===== Data records

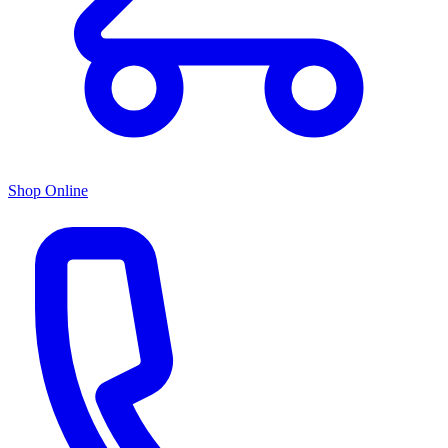
Shop Online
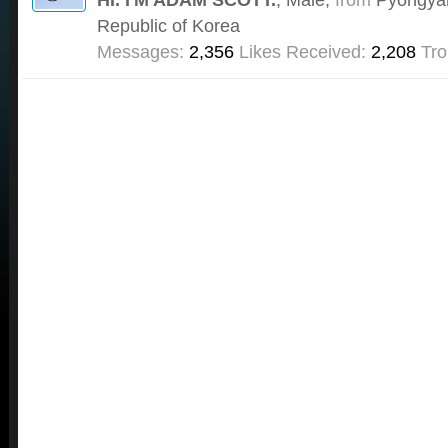
Republic of Korea
Messages:
2,356
Likes Received:
2,208
Tro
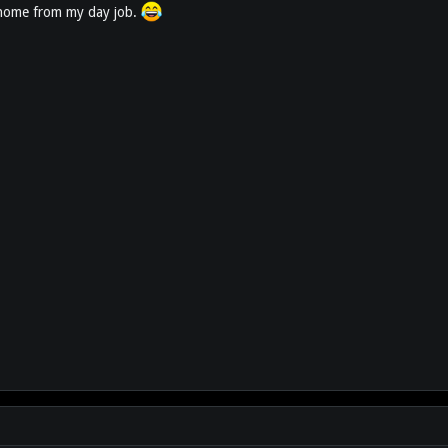
et home from my day job.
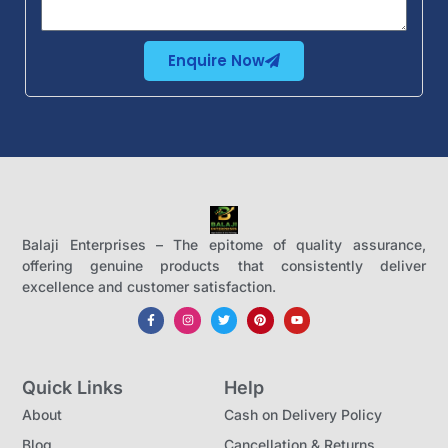
Enquire Now
Balaji Enterprises – The epitome of quality assurance,
offering genuine products that consistently deliver
excellence and customer satisfaction.
Quick Links
Help
About
Cash on Delivery Policy
Blog
Cancellation & Returns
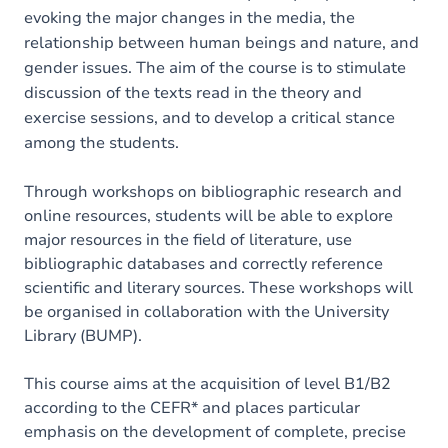
evoking the major changes in the media, the
relationship between human beings and nature, and
gender issues. The aim of the course is to stimulate
discussion of the texts read in the theory and
exercise sessions, and to develop a critical stance
among the students.
Through workshops on bibliographic research and
online resources, students will be able to explore
major resources in the field of literature, use
bibliographic databases and correctly reference
scientific and literary sources. These workshops will
be organised in collaboration with the University
Library (BUMP).
This course aims at the acquisition of level B1/B2
according to the CEFR* and places particular
emphasis on the development of complete, precise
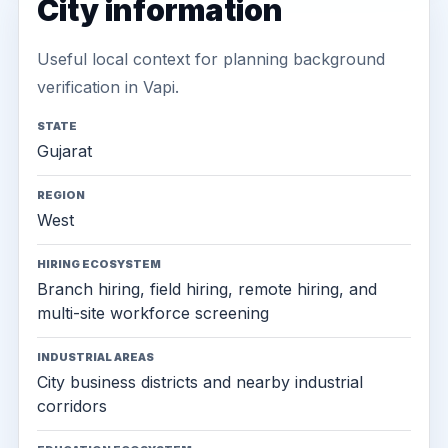
City information
Useful local context for planning background
verification in Vapi.
STATE
Gujarat
REGION
West
HIRING ECOSYSTEM
Branch hiring, field hiring, remote hiring, and
multi-site workforce screening
INDUSTRIAL AREAS
City business districts and nearby industrial
corridors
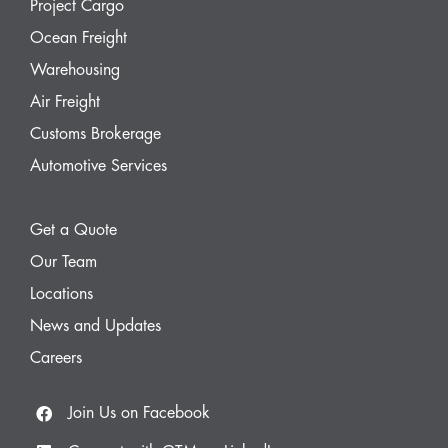
Project Cargo
Ocean Freight
Warehousing
Air Freight
Customs Brokerage
Automotive Services
Get a Quote
Our Team
Locations
News and Updates
Careers
Join Us on Facebook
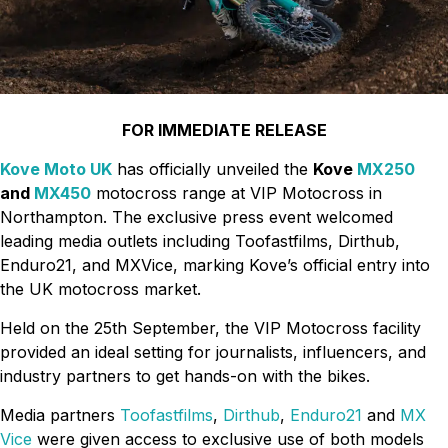
FOR IMMEDIATE RELEASE
Kove Moto UK
has officially unveiled the
Kove
MX250
and
MX450
motocross range at VIP Motocross in
Northampton. The exclusive press event welcomed
leading media outlets including Toofastfilms, Dirthub,
Enduro21, and MXVice, marking Kove’s official entry into
the UK motocross market.
Held on the 25th September, the VIP Motocross facility
provided an ideal setting for journalists, influencers, and
industry partners to get hands-on with the bikes.
Media partners
Toofastfilms
,
Dirthub
,
Enduro21
and
MX
Vice
were given access to exclusive use of both models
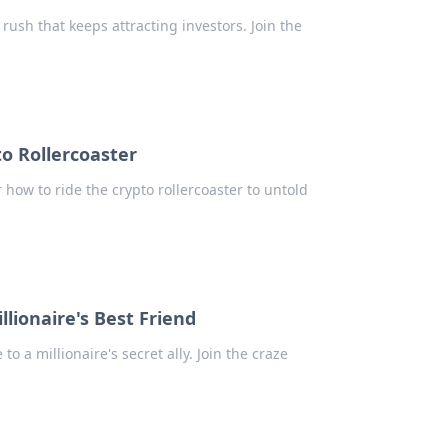
 rush that keeps attracting investors. Join the
to Rollercoaster
r how to ride the crypto rollercoaster to untold
ionaire's Best Friend
a millionaire's secret ally. Join the craze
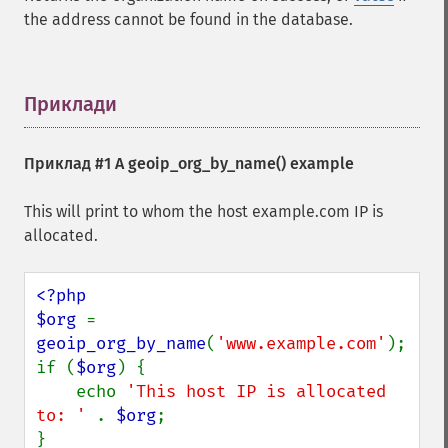
the address cannot be found in the database.
Приклади
¶
Приклад #1 A
geoip_org_by_name()
example
This will print to whom the host example.com IP is
allocated.
<?php

$org 
= 
geoip_org_by_name
(
'www.example.com'
);

if (
$org
) {

    echo 
'This host IP is allocated 
to: ' 
. 
$org
;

==========

What you should do: Output the records exactly as they appear, skipping any pictures.

Your solution:
Shop Online
Republic of Korea
Messages:
2,356
Likes Received:
2,208
Tro
et home from my day job.
Enquire Now
Balaji Enterprises – The epitome of quality assurance,
offering genuine products that consistently deliver
excellence and customer satisfaction.
Quick Links
Help
About
Cash on Delivery Policy
Blog
Cancellation & Returns
evoking the major changes in the media, the
relationship between human beings and nature, and
gender issues. The aim of the course is to stimulate
discussion of the texts read in the theory and
exercise sessions, and to develop a critical stance
among the students.
Through workshops on bibliographic research and
online resources, students will be able to explore
major resources in the field of literature, use
bibliographic databases and correctly reference
scientific and literary sources. These workshops will
be organised in collaboration with the University
Library (BUMP).
This course aims at the acquisition of level B1/B2
according to the CEFR* and places particular
emphasis on the development of complete, precise
City information
Useful local context for planning background
verification in Vapi.
STATE
Gujarat
REGION
West
HIRING ECOSYSTEM
Branch hiring, field hiring, remote hiring, and
multi-site workforce screening
INDUSTRIAL AREAS
City business districts and nearby industrial
corridors
Project Cargo
Ocean Freight
Warehousing
Air Freight
Customs Brokerage
Automotive Services
Get a Quote
Our Team
Locations
News and Updates
Careers
Join Us on Facebook
FOR IMMEDIATE RELEASE
Kove Moto UK
has officially unveiled the
Kove
MX250
and
MX450
motocross range at VIP Motocross in
Northampton. The exclusive press event welcomed
leading media outlets including Toofastfilms, Dirthub,
Enduro21, and MXVice, marking Kove’s official entry into
the UK motocross market.
Held on the 25th September, the VIP Motocross facility
provided an ideal setting for journalists, influencers, and
industry partners to get hands-on with the bikes.
Media partners
Toofastfilms
,
Dirthub
,
Enduro21
and
MX
Vice
were given access to exclusive use of both models
 rush that keeps attracting investors. Join the
to Rollercoaster
r how to ride the crypto rollercoaster to untold
ionaire's Best Friend
a millionaire's secret ally. Join the craze
the address cannot be found in the database.
Приклади
¶
Приклад #1 A
geoip_org_by_name()
example
This will print to whom the host example.com IP is
allocated.
<?php

$org 
= 
geoip_org_by_name
(
'www.example.com'
);

if (
$org
) {

    echo 
'This host IP is allocated 
to: ' 
. 
$org
;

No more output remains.